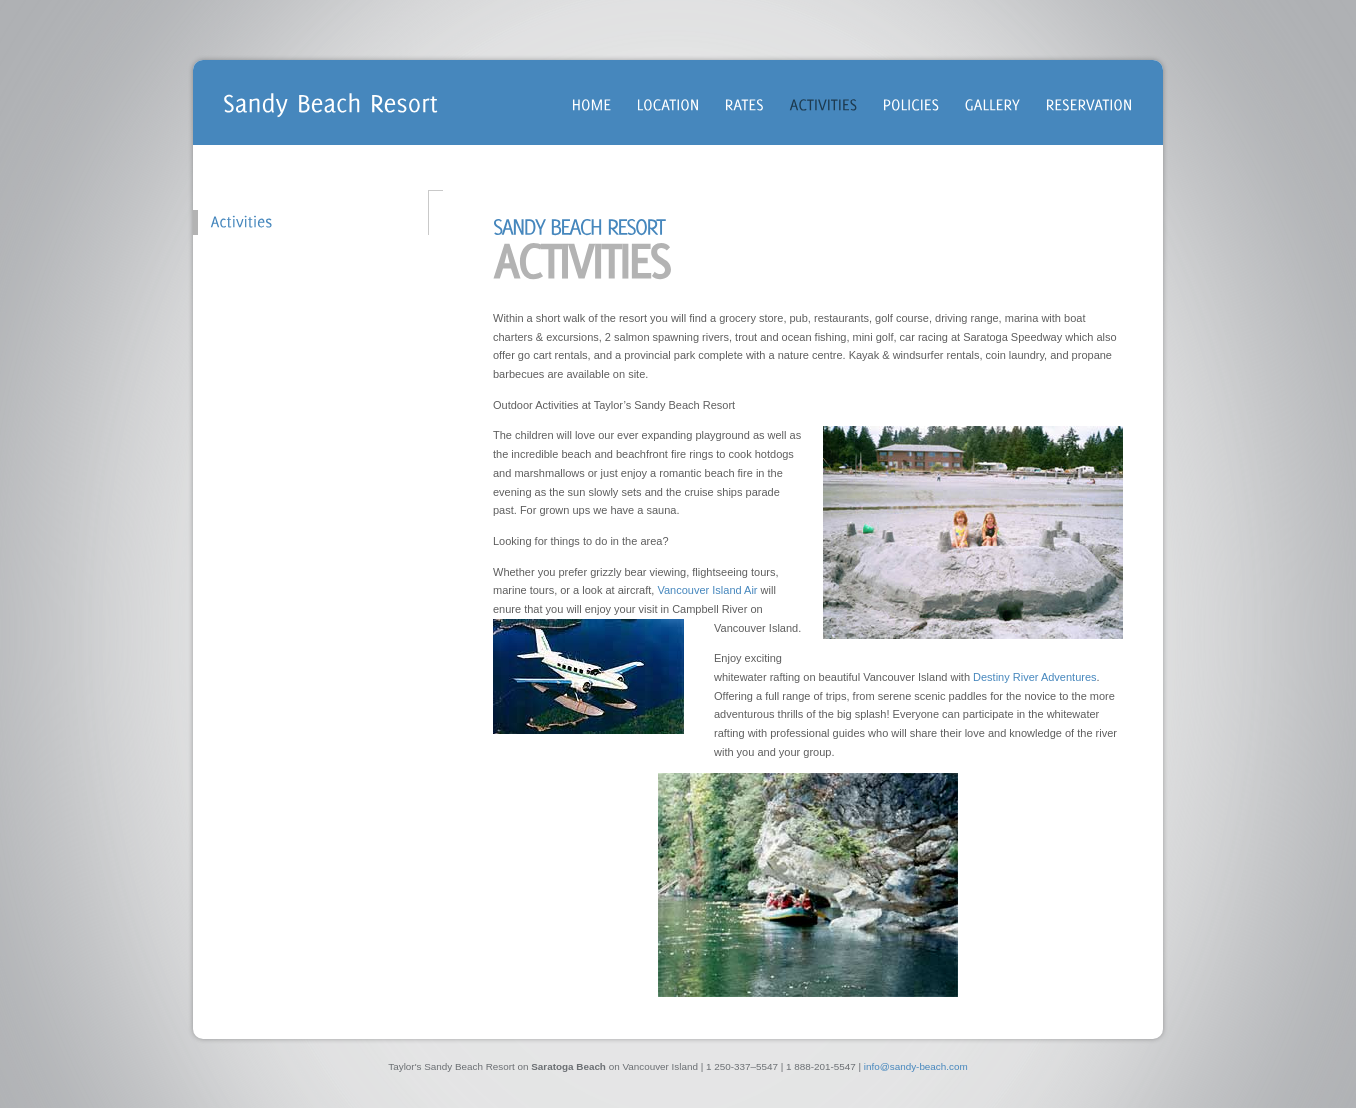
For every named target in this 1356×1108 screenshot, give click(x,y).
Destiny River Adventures (1035, 677)
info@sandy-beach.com (916, 1066)
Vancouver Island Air (707, 590)
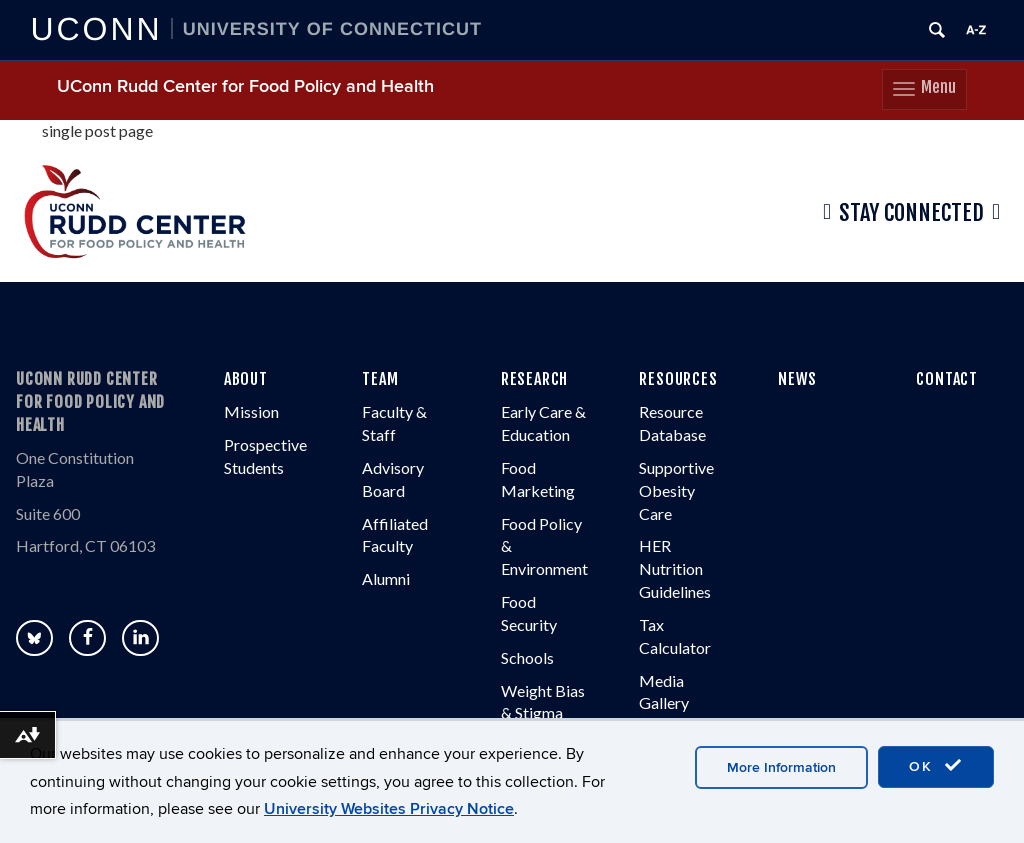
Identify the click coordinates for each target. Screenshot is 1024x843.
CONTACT (947, 379)
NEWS (797, 379)
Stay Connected (911, 212)
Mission (251, 411)
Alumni (386, 578)
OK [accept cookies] (936, 766)
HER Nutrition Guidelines (675, 568)
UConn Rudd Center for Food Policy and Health (245, 86)
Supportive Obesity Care (676, 490)
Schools (527, 657)
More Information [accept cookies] (781, 767)
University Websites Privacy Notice (389, 809)
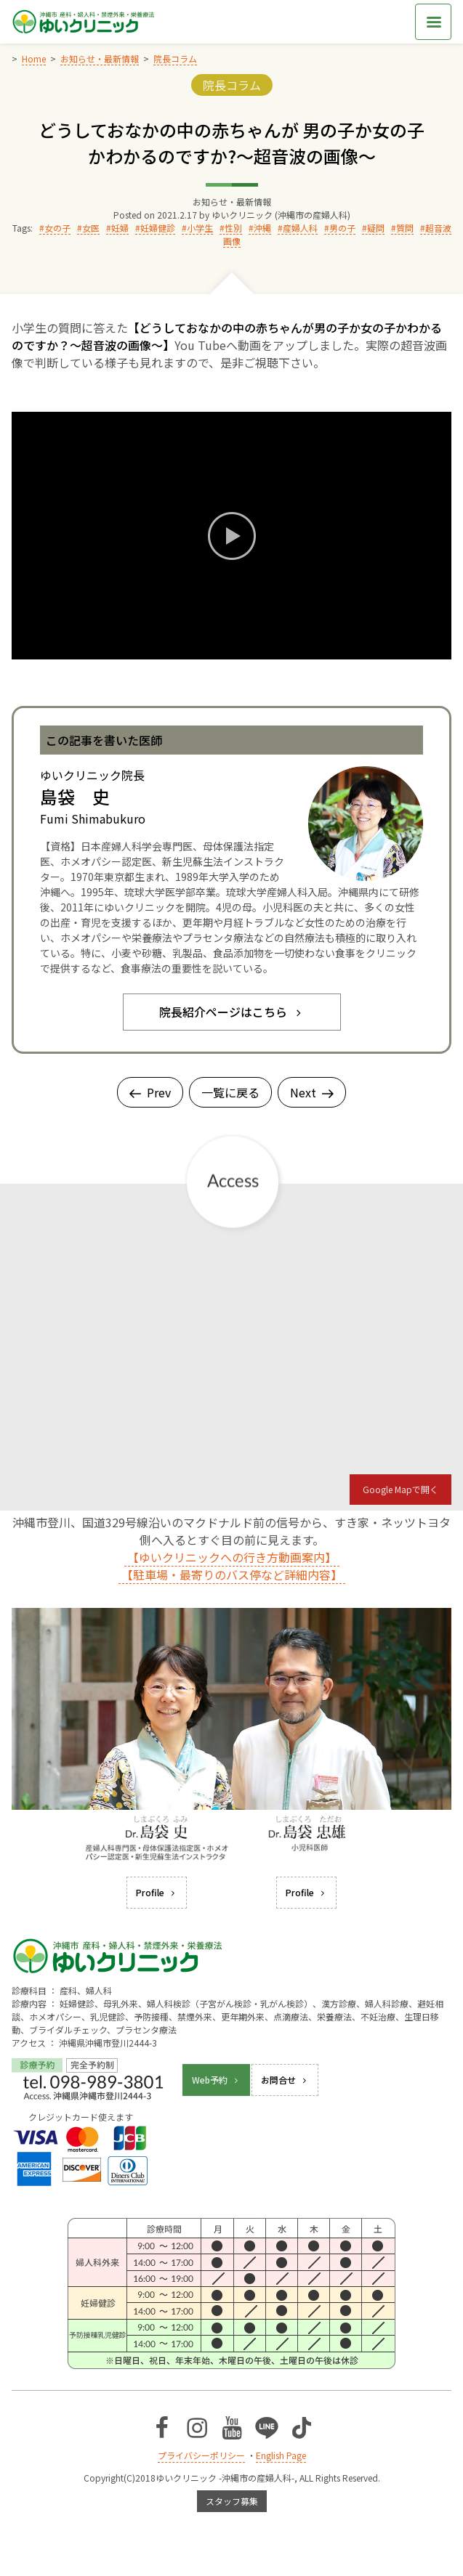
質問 (405, 228)
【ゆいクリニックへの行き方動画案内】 (232, 1557)
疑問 (376, 228)
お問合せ (285, 2079)
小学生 (200, 228)
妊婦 (120, 228)
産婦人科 (300, 228)
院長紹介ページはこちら (232, 1011)
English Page (281, 2455)
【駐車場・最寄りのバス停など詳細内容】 (231, 1574)
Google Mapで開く (400, 1489)
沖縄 (262, 228)
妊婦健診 (157, 228)
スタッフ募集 (232, 2501)
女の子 (57, 228)
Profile (156, 1892)
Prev (150, 1092)
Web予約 (216, 2079)
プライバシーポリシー (201, 2455)
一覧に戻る (230, 1092)
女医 (91, 228)
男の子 (342, 228)
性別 (233, 228)
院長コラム (232, 85)
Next (312, 1092)
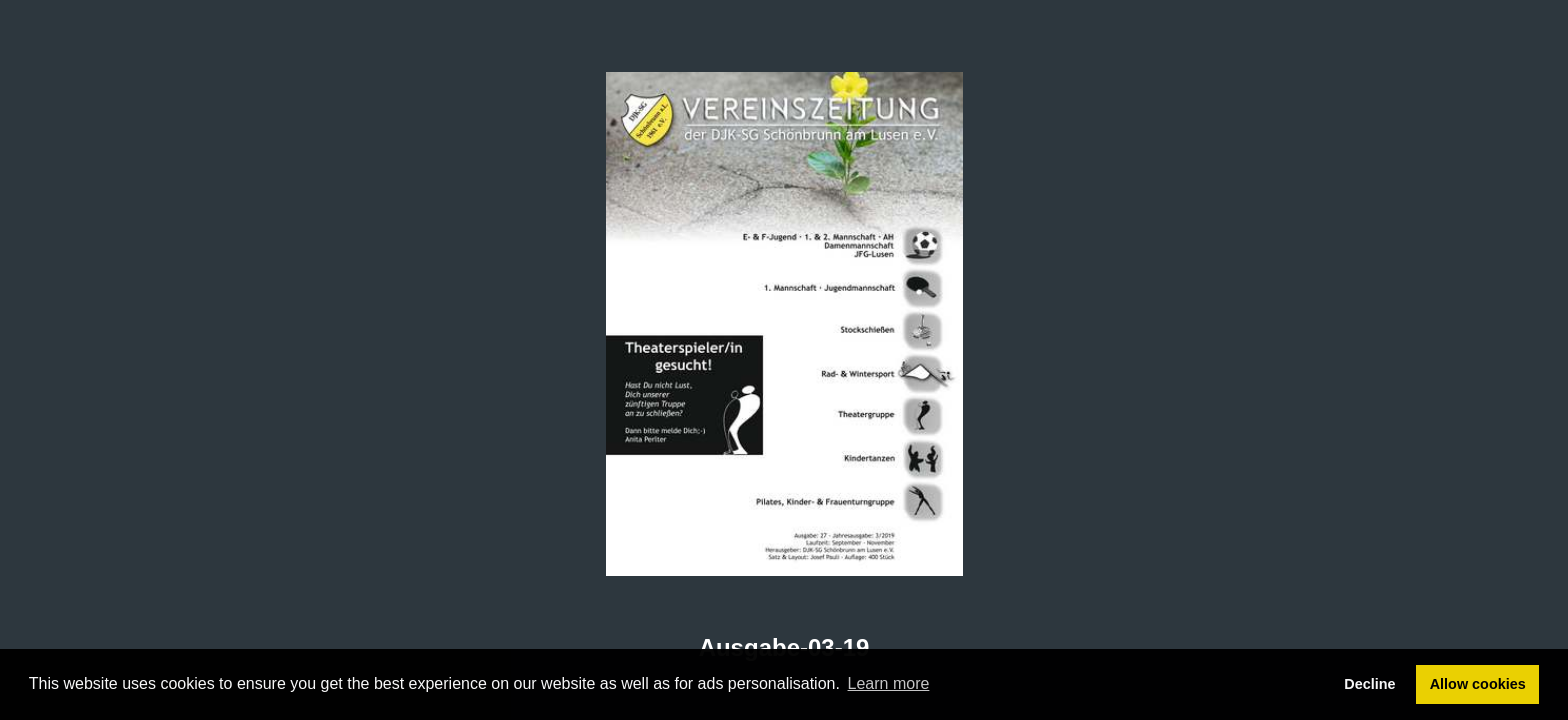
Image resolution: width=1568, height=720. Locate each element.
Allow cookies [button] (1478, 684)
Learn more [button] (889, 683)
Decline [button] (1369, 684)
___
In the listing above, find the line with "質問 (405, 228)" and the line with "Allow cookies [button] (1478, 684)". Set down both and every line between them, minus the pictures.

質問 (405, 228)
【ゆいクリニックへの行き方動画案内】 (232, 1557)
疑問 (376, 228)
お問合せ (285, 2079)
小学生 (200, 228)
妊婦 (120, 228)
産婦人科 (300, 228)
院長紹介ページはこちら (232, 1011)
English Page (281, 2455)
【駐車場・最寄りのバス停など詳細内容】 (231, 1574)
Google Mapで開く (400, 1489)
沖縄 (262, 228)
妊婦健診 (157, 228)
スタッフ募集 (232, 2501)
女の子 (57, 228)
Profile (156, 1892)
Prev (150, 1092)
Web予約 (216, 2079)
プライバシーポリシー (201, 2455)
一覧に戻る (230, 1092)
女医 (91, 228)
男の子 (342, 228)
性別 (233, 228)
院長コラム (232, 85)
Next (312, 1092)
Image resolution: width=1568, height=720. Locate each element.
Allow cookies [button] (1478, 684)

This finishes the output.